Samuel Franklin Wilson | |
Birth Date: | 18 April 1845 |
Birth Place: | Sumner County, Tennessee, U.S. |
Death Place: | Knoxville, Tennessee, U.S. |
Occupation: | Jurist, politician |
Party: | Democratic Party |
Signature: | Signature of Samuel Franklin Wilson.png |
Children: | 2 sons, 3 daughters |
Parents: | Samuel Wilson Nancy Moore |
Relatives: | Edgar Bright Wilson (nephew) |
Office1: | Member of the Tennessee Senate |
Term Start1: | 1879 |
Term End1: | 1880 |
Office2: | Member of the Tennessee House of Representatives |
Constituency2: | Sumner County |
Term Start2: | 1877 |
Term End2: | 1879 |
Samuel Franklin Wilson (1845-1923) was an American Confederate veteran, politician and judge.

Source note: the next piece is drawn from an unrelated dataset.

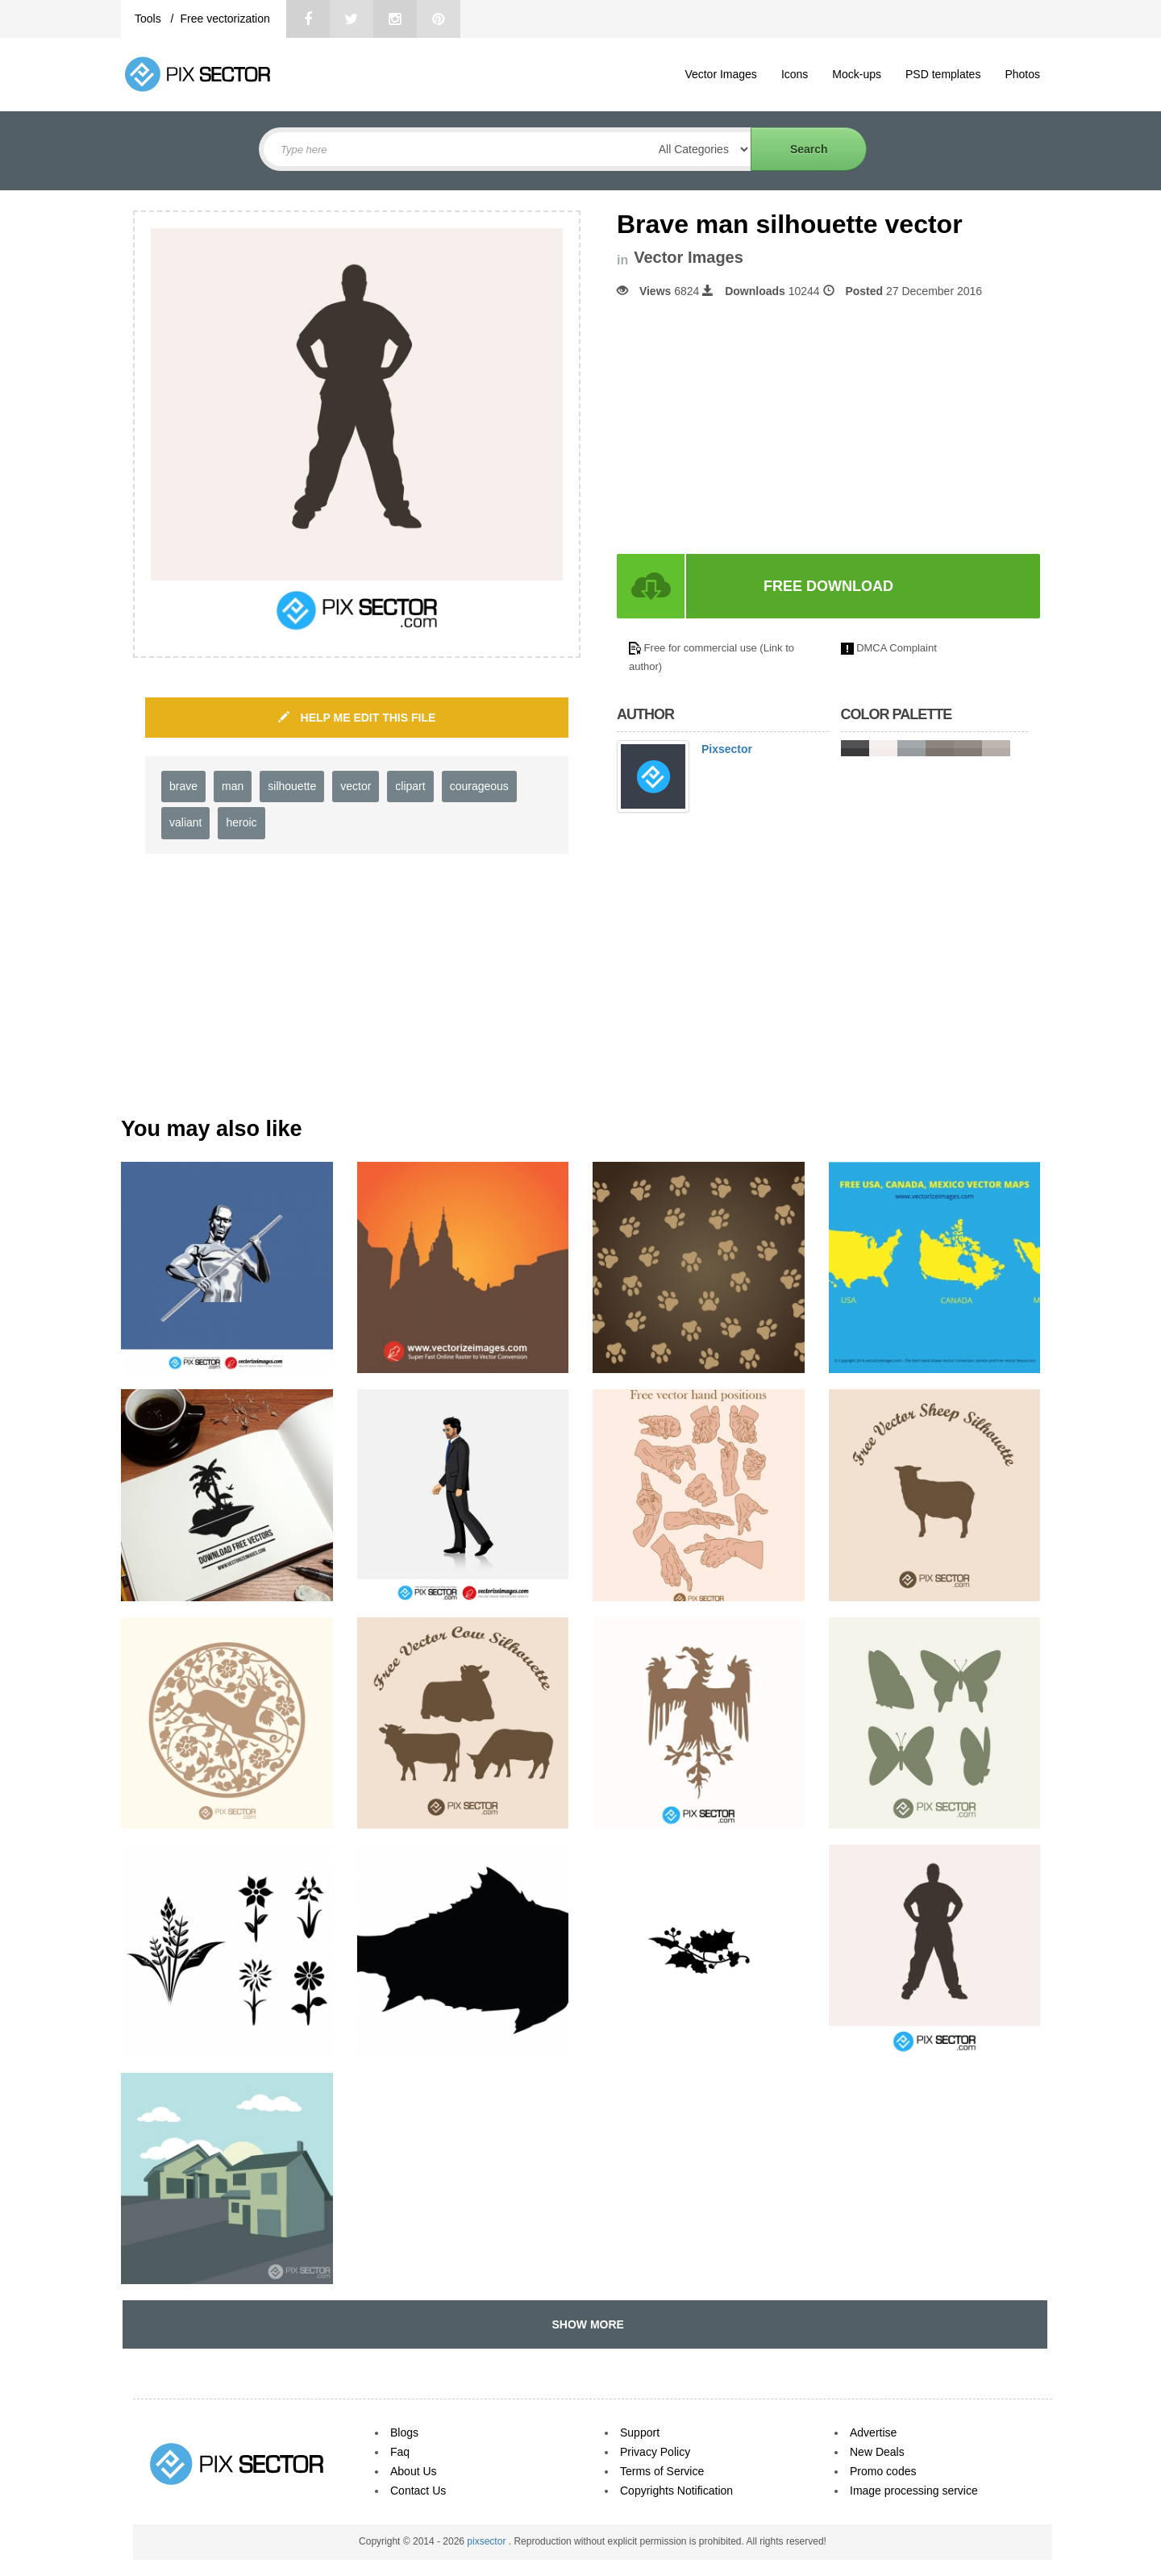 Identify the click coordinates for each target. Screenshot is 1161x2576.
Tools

Samuel Franklin Wilson was born on April 18, 1845, in Sumner County, Tennessee.[1] [2] He was of English descent.[2] During paternal great-great-uncle, Zachary Wilson, was a signatory of the Mecklenburg Declaration of Independence.[2] His father was Samuel Wilson and his mother, Nancy Moore.[2] He had seven siblings.[2]
During the American Civil War of 1861–1865, he served under Colonel William B. Bate and General Edmund Kirby Smith in the Confederate States Army.[2] He lost an arm at the Battle of Chickamauga.[2]
After the war, Wilson graduated from the University of Georgia in 1868.[2] He received a law degree from Cumberland University.[2]
Wilson practised the law in Gallatin, Tennessee.[2]
Wilson was a member of the Democratic Party.[3] He served in the Tennessee House of Representatives from 1877 to 1879, sitting on the judiciary committee.[2] He was elected to the Tennessee Senate in 1879, and served as the chairman of its judiciary committee.[2] He was elected by the "low taxers" to represent Tennessee at the 1880 Democratic National Convention, but he lost to Alvin Hawkins.[3]
Wilson was appointed as a United States Marshal from 1885 to 1889, under President Grover Cleveland.[3] He served as a Judge on the Tennessee Court of Chancery Appeals from 1895 to 1901.[3]
Wilson married Mary Lytton Bostick on August 19, 1880.[1] [2] They had two sons and three daughters.[2] He died in Knoxville on June 14, 1923.[4]